-- Excerpted data follows --
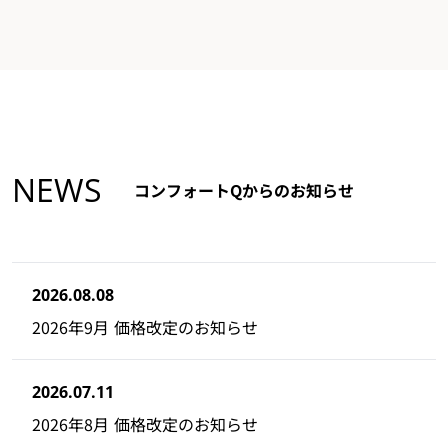
NEWS
コンフォートQからのお知らせ
2026.08.08
2026年9月 価格改定のお知らせ
2026.07.11
2026年8月 価格改定のお知らせ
-- Excerpted data concluded --
Directions
Identify and extract each line of the listing that contains "価格改定のお知らせ".

Solved problem
2026年9月 価格改定のお知らせ
2026年8月 価格改定のお知らせ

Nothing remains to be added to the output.